Dame Audrea kept him standing.
‘Master Steward,’ she said, her tone formal and without any of the warmth she normally employed when speaking to him, ‘as you know, Master Chapman here has been authorized by me to make enquiries concerning the circumstances of Anthony’s death. He has spoken to a number of people including, this morning, Sir Henry, Master Kilsby and Ned Micheldever. All three men have told him the same, rather curious tale concerning yourself.’
I watched the steward’s apprehension deepen, then the eyes go blank, their colour intensifying and making him appear almost blind.
‘About me, Dame Audrea? And what would that be?’

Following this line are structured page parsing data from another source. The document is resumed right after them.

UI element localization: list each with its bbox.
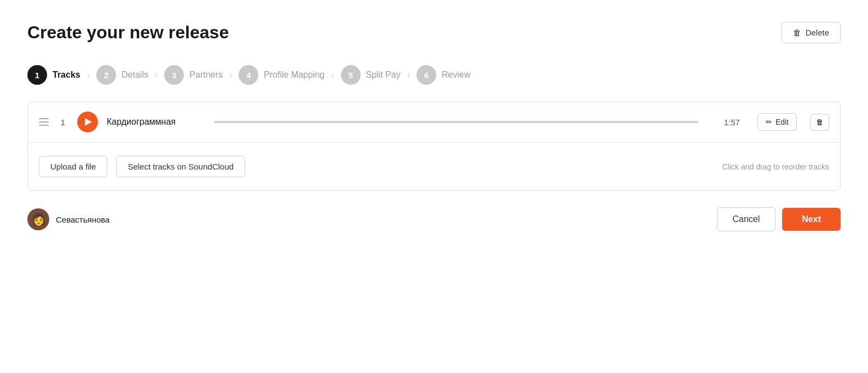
step-5-circle: 5 <box>341 65 361 85</box>
step-1-label: Tracks <box>53 70 80 80</box>
step-5-label: Split Pay <box>366 70 401 80</box>
stepper: 1 Tracks › 2 Details › 3 Partners › 4 Pr… <box>27 65 841 85</box>
soundcloud-button[interactable]: Select tracks on SoundCloud <box>116 156 245 177</box>
footer-actions: Cancel Next <box>717 207 841 231</box>
step-6-circle: 6 <box>416 65 436 85</box>
delete-button[interactable]: 🗑 Delete <box>782 22 841 43</box>
step-1-number: 1 <box>35 71 39 80</box>
step-3-number: 3 <box>172 71 176 80</box>
avatar: 👩 <box>27 208 49 230</box>
chevron-icon-2: › <box>155 70 158 80</box>
step-4-circle: 4 <box>239 65 258 85</box>
chevron-icon-1: › <box>87 70 90 80</box>
upload-file-button[interactable]: Upload a file <box>39 156 107 177</box>
track-name: Кардиограммная <box>107 117 194 127</box>
track-edit-label: Edit <box>776 118 789 126</box>
track-waveform <box>214 121 698 123</box>
upload-buttons: Upload a file Select tracks on SoundClou… <box>39 156 245 177</box>
trash-icon: 🗑 <box>793 28 801 37</box>
avatar-image: 👩 <box>31 212 46 226</box>
upload-row: Upload a file Select tracks on SoundClou… <box>28 143 840 190</box>
page-wrapper: Create your new release 🗑 Delete 1 Track… <box>0 0 868 373</box>
step-1[interactable]: 1 Tracks <box>27 65 80 85</box>
header: Create your new release 🗑 Delete <box>27 22 841 43</box>
user-info: 👩 Севастьянова <box>27 208 109 230</box>
page-title: Create your new release <box>27 22 229 43</box>
username: Севастьянова <box>56 215 109 224</box>
track-duration: 1:57 <box>718 118 740 127</box>
step-3-circle: 3 <box>164 65 184 85</box>
step-6-number: 6 <box>424 71 429 80</box>
track-trash-icon: 🗑 <box>816 118 823 126</box>
step-6-label: Review <box>442 70 470 80</box>
play-icon <box>85 118 92 126</box>
step-3-label: Partners <box>189 70 222 80</box>
track-delete-button[interactable]: 🗑 <box>810 114 829 131</box>
reorder-hint: Click and drag to reorder tracks <box>722 162 829 171</box>
step-2-number: 2 <box>104 71 108 80</box>
step-2-circle: 2 <box>96 65 116 85</box>
chevron-icon-5: › <box>407 70 410 80</box>
step-4-label: Profile Mapping <box>264 70 325 80</box>
edit-icon: ✏ <box>766 118 772 126</box>
track-number: 1 <box>57 118 68 127</box>
play-button[interactable] <box>77 112 98 132</box>
next-button[interactable]: Next <box>782 208 841 231</box>
footer: 👩 Севастьянова Cancel Next <box>27 207 841 231</box>
step-5-number: 5 <box>348 71 352 80</box>
track-edit-button[interactable]: ✏ Edit <box>757 113 797 131</box>
cancel-button[interactable]: Cancel <box>717 207 776 231</box>
step-4[interactable]: 4 Profile Mapping <box>239 65 325 85</box>
step-2-label: Details <box>121 70 148 80</box>
drag-handle[interactable] <box>39 118 49 126</box>
step-6[interactable]: 6 Review <box>416 65 470 85</box>
step-2[interactable]: 2 Details <box>96 65 148 85</box>
chevron-icon-4: › <box>331 70 334 80</box>
table-row: 1 Кардиограммная 1:57 ✏ Edit 🗑 <box>28 102 840 143</box>
chevron-icon-3: › <box>229 70 232 80</box>
step-4-number: 4 <box>246 71 251 80</box>
tracks-container: 1 Кардиограммная 1:57 ✏ Edit 🗑 Upload a … <box>27 101 841 191</box>
step-3[interactable]: 3 Partners <box>164 65 222 85</box>
delete-label: Delete <box>806 28 829 37</box>
step-1-circle: 1 <box>27 65 47 85</box>
step-5[interactable]: 5 Split Pay <box>341 65 401 85</box>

She fixed him with her own gimlet stare.
‘I want you to think back, George’ — the sudden, more intimate use of his given name took him off guard and he blinked several times in rapid succession — ‘to the morning, six years ago, when Master Cornelius and I and the rest of the household returned from Kewstoke Hall to find Jenny murdered and the silver stolen. You told me and everyone else that you had been unaware of the events of the night until you got up in the morning to find Jenny dead, lying in her own blood, and the cupboards containing the family valuables ransacked. Was that true?’
There was no sign of confusion in his face; no indication that he found this reversion to an old murder at odds with my investigation into Anthony’s death. He had missed an opportunity to be wily and did not realize it.
‘Perfectly true.’ His voice was even more expressionless than hitherto.
‘You are saying,’ Dame Audrea emphasized, ‘that you knew nothing at all of what had happened until you discovered Jenny’s body?’
The steward gave a little bow of assent. ‘I had, most reprehensibly, drunk far more than I should have the previous evening. I was in a drunken stupor.’
‘Which is no doubt why your wife was unable to rouse you when she came to you for help, to tell you that John Jericho was stealing the plate and my jewels.’
There was a sudden stillness about him, a wariness that meant he had scented a trap but could not yet see it.
‘I don’t know that Jenny tried to rouse me. I couldn’t have.’